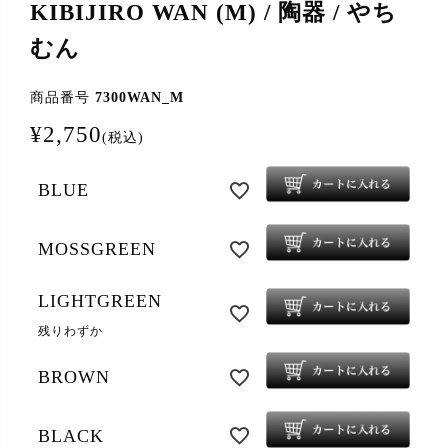
KIBIJIRO WAN (M) / 陶器 / やち
むん
商品番号
7300WAN_M
¥
2,750
税込
BLUE
MOSSGREEN
LIGHTGREEN
残りわずか
BROWN
BLACK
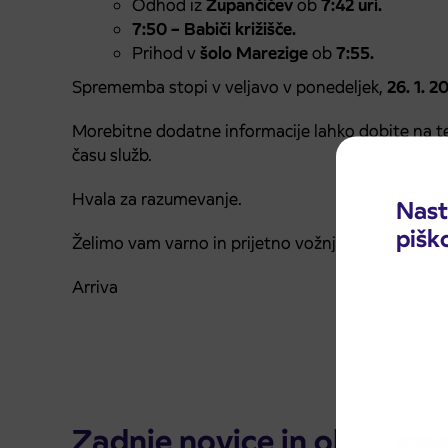
Odhod iz
Župančičev
ob
7:42 uri.
7:50 – Babiči križišče.
Prihod v
šolo Marezige
ob
7:55.
Sprememba stopi v veljavo v ponedeljek,
26. 1. 2
Morebitne dodatne informacije lahko dobite na te
času služb.
Hvala za razumevanje.
Nast
pišk
Želimo vam varno in prijetno vožnjo.
Arriva
Zadnje novice in obvestila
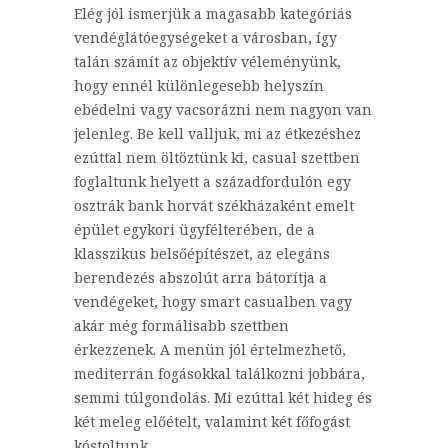
Elég jól ismerjük a magasabb kategóriás
vendéglátóegységeket a városban, így
talán számít az objektív véleményünk,
hogy ennél különlegesebb helyszín
ebédelni vagy vacsorázni nem nagyon van
jelenleg. Be kell valljuk, mi az étkezéshez
ezúttal nem öltöztünk ki, casual szettben
foglaltunk helyett a századfordulón egy
osztrák bank horvát székházaként emelt
épület egykori ügyfélterében, de a
klasszikus belsőépítészet, az elegáns
berendezés abszolút arra bátorítja a
vendégeket, hogy smart casualben vagy
akár még formálisabb szettben
érkezzenek. A menün jól értelmezhető,
mediterrán fogásokkal találkozni jobbára,
semmi túlgondolás. Mi ezúttal két hideg és
két meleg előételt, valamint két főfogást
kóstoltunk.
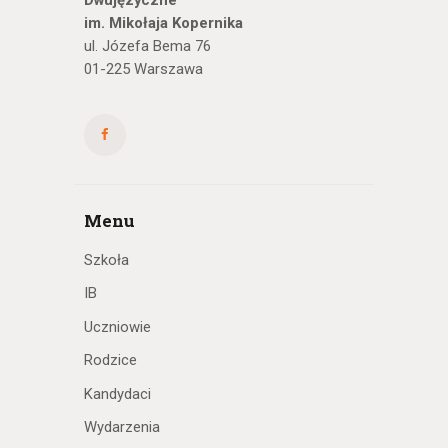
Dwujęzyczne
im. Mikołaja Kopernika
ul. Józefa Bema 76
01-225 Warszawa
Menu
Szkoła
IB
Uczniowie
Rodzice
Kandydaci
Wydarzenia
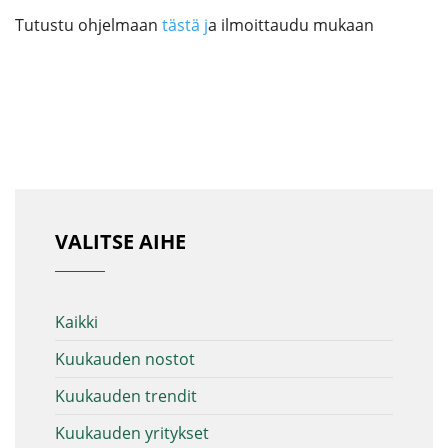
Tutustu ohjelmaan
tästä j
a ilmoittaudu mukaan
VALITSE AIHE
Kaikki
Kuukauden nostot
Kuukauden trendit
Kuukauden yritykset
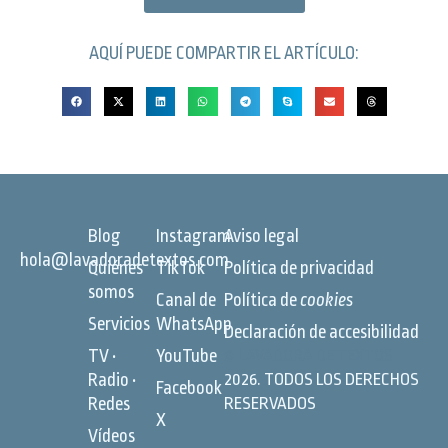
AQUÍ PUEDE COMPARTIR EL ARTÍCULO:
Blog
Instagram
Aviso legal
hola@lavadoradetextos.com
Quiénes
TikTok
Política de privacidad
somos
Canal de
Política de
cookies
Servicios
WhatsApp
Declaración de accesibilidad
TV •
YouTube
©
LAVADORA DE TEXTOS
Radio •
2026. TODOS LOS DERECHOS
Facebook
Redes
RESERVADOS
X
Vídeos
_____
#### WHAT IS BEING ASKED:
Please give back the material above exactly as written, pictures omitted.

#### ANSWER SECTION:
KIBIJIRO WAN (M) / 陶器 / やち
むん
商品番号
7300WAN_M
¥
2,750
税込
BLUE
MOSSGREEN
LIGHTGREEN
残りわずか
BROWN
BLACK
Odhod iz
Župančičev
ob
7:42 uri.
7:50 – Babiči križišče.
Prihod v
šolo Marezige
ob
7:55.
Sprememba stopi v veljavo v ponedeljek,
26. 1. 2
Morebitne dodatne informacije lahko dobite na te
času služb.
Hvala za razumevanje.
Nast
pišk
Želimo vam varno in prijetno vožnjo.
Arriva
Zadnje novice in obvestila
Elég jól ismerjük a magasabb kategóriás
vendéglátóegységeket a városban, így
talán számít az objektív véleményünk,
hogy ennél különlegesebb helyszín
ebédelni vagy vacsorázni nem nagyon van
jelenleg. Be kell valljuk, mi az étkezéshez
ezúttal nem öltöztünk ki, casual szettben
foglaltunk helyett a századfordulón egy
osztrák bank horvát székházaként emelt
épület egykori ügyfélterében, de a
klasszikus belsőépítészet, az elegáns
berendezés abszolút arra bátorítja a
vendégeket, hogy smart casualben vagy
akár még formálisabb szettben
érkezzenek. A menün jól értelmezhető,
mediterrán fogásokkal találkozni jobbára,
semmi túlgondolás. Mi ezúttal két hideg és
két meleg előételt, valamint két főfogást
kóstoltunk.
Dwujęzyczne
im. Mikołaja Kopernika
ul. Józefa Bema 76
01-225 Warszawa
Menu
Szkoła
IB
Uczniowie
Rodzice
Kandydaci
Wydarzenia
Tutustu ohjelmaan
tästä j
a ilmoittaudu mukaan
VALITSE AIHE
Kaikki
Kuukauden nostot
Kuukauden trendit
Kuukauden yritykset
AQUÍ PUEDE COMPARTIR EL ARTÍCULO:
Blog
Instagram
Aviso legal
hola@lavadoradetextos.com
Quiénes
TikTok
Política de privacidad
somos
Canal de
Política de
cookies
Servicios
WhatsApp
Declaración de accesibilidad
TV •
YouTube
©
LAVADORA DE TEXTOS
Radio •
2026. TODOS LOS DERECHOS
Facebook
Redes
RESERVADOS
X
Vídeos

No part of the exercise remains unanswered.